Finally no more pleasantries and how is your day or 20 questions. It just going to be sit and arrive! Uber drivers got nothing to worry about for at least a couple of years and probably longer. The whole cost aspect... Uber drivers are still cheaper short term and long term! For now anyways.

The end game has always been driverless cars make no mistake. Replace the whiny drivers with a machine that never complains and works 24/7... Always been Uber dream.


----------



## mach7 (Oct 30, 2017)

Immoralized said:


> Self driving cars not going to take over from uber drivers in 2018 and I highly doubt they would even by 2020. But I'll be stepping out of the game completely by the end of 2018 so bring on them self driving cars! Cannot be here fast enough.
> 
> Finally no more pleasantries and how is your day or 20 questions. It just going to be sit and arrive! Uber drivers got nothing to worry about for at least a couple of years and probably longer. The whole cost aspect... Uber drivers are still cheaper short term and long term! For now anyways.
> 
> The end game has always been driverless cars make no mistake. Replace the whiny drivers with a machine that never complains and works 24/7... Always been Uber dream.

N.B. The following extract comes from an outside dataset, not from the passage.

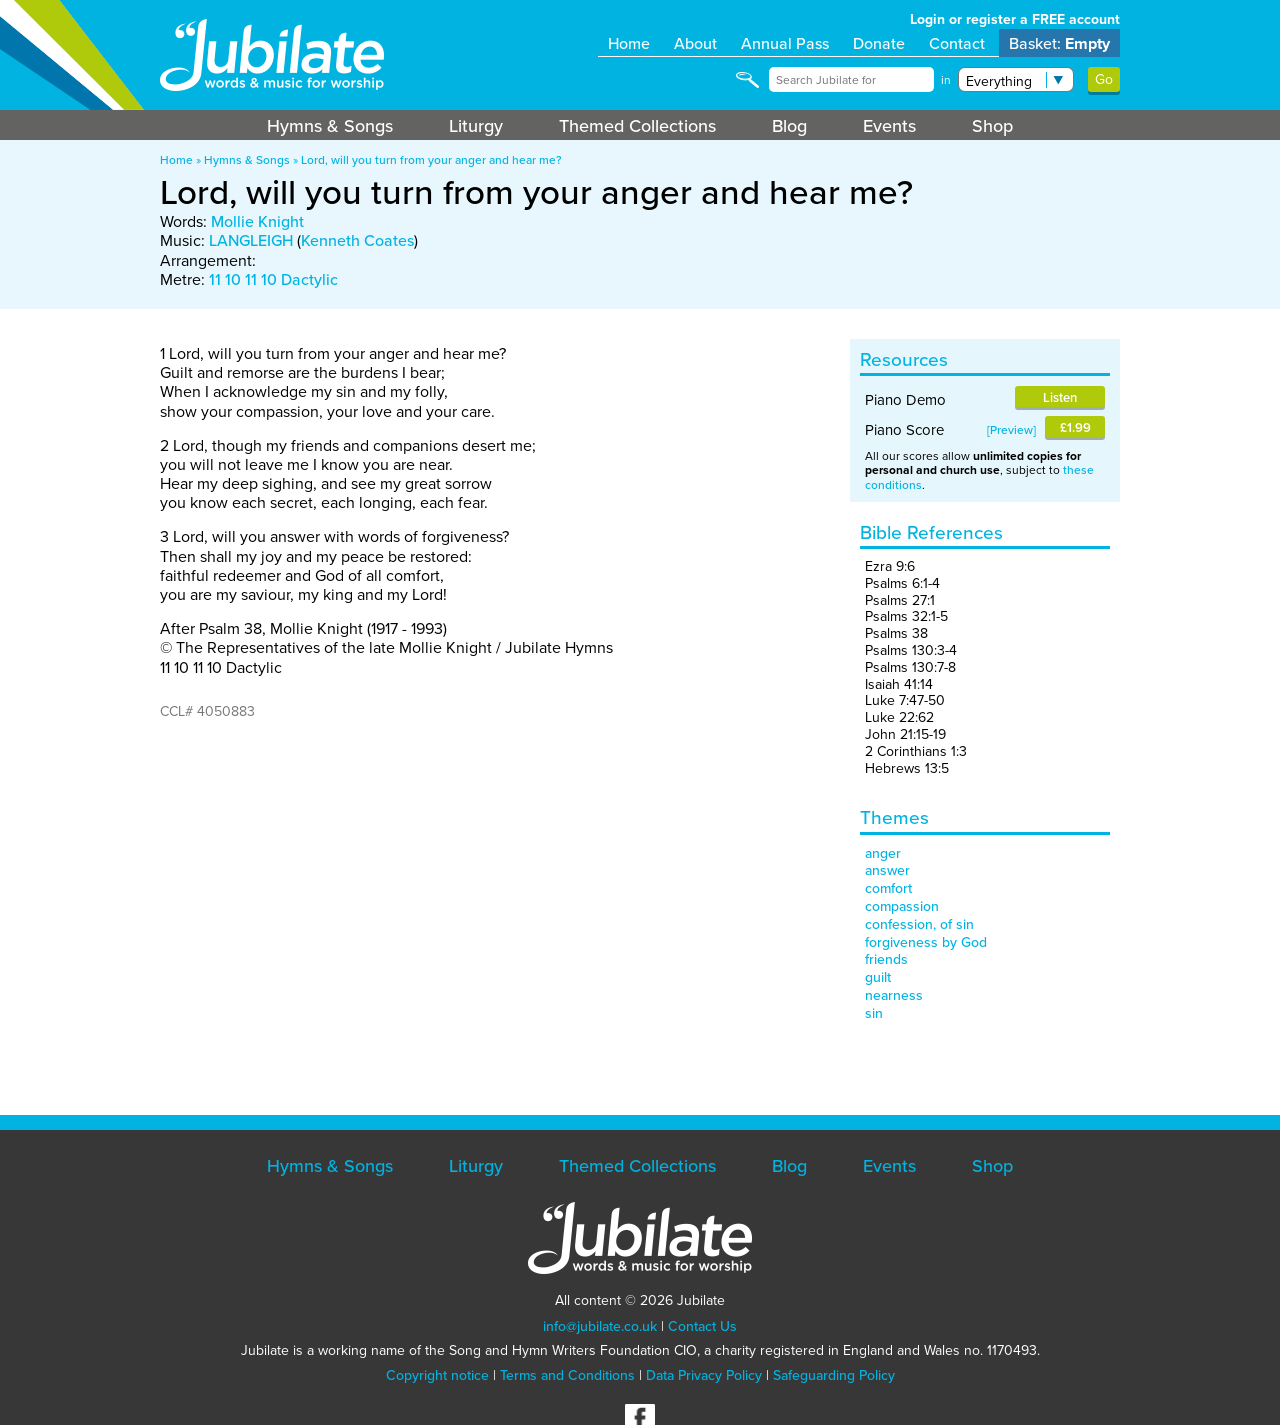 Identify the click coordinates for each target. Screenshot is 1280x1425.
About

Driverless wont happen. At least not in the way they are saying it will. There's an agenda behind the push for this technology.

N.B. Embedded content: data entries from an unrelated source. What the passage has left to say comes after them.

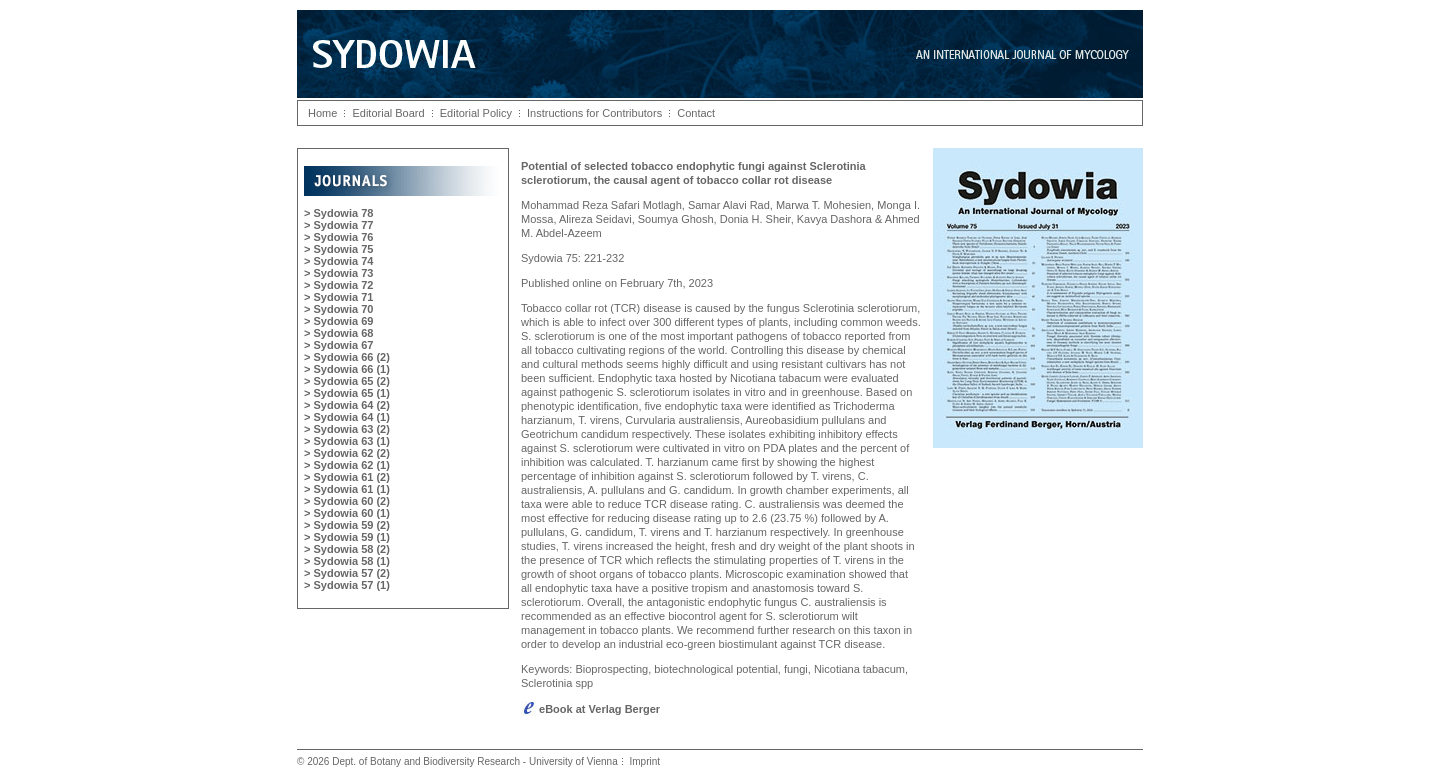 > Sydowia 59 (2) (347, 525)
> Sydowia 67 (338, 345)
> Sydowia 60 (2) (347, 501)
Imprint (644, 761)
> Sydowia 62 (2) (347, 453)
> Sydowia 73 (338, 273)
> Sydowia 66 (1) (347, 369)
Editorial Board (388, 113)
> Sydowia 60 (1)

But I know what you mean about 20 questions. Usually starts off with 'is this your full time job?'


----------



## Ezzyway (Nov 16, 2017)

I'd love to see one of these driverless cars come across a roo at night.
Poor passangers. Wip lash. Brake, go, brake, go.
Even driving around Perth these cars would have to go so stupidity slow. Great if you need a sleep on the way home.
Hey, they should put beds in them.


----------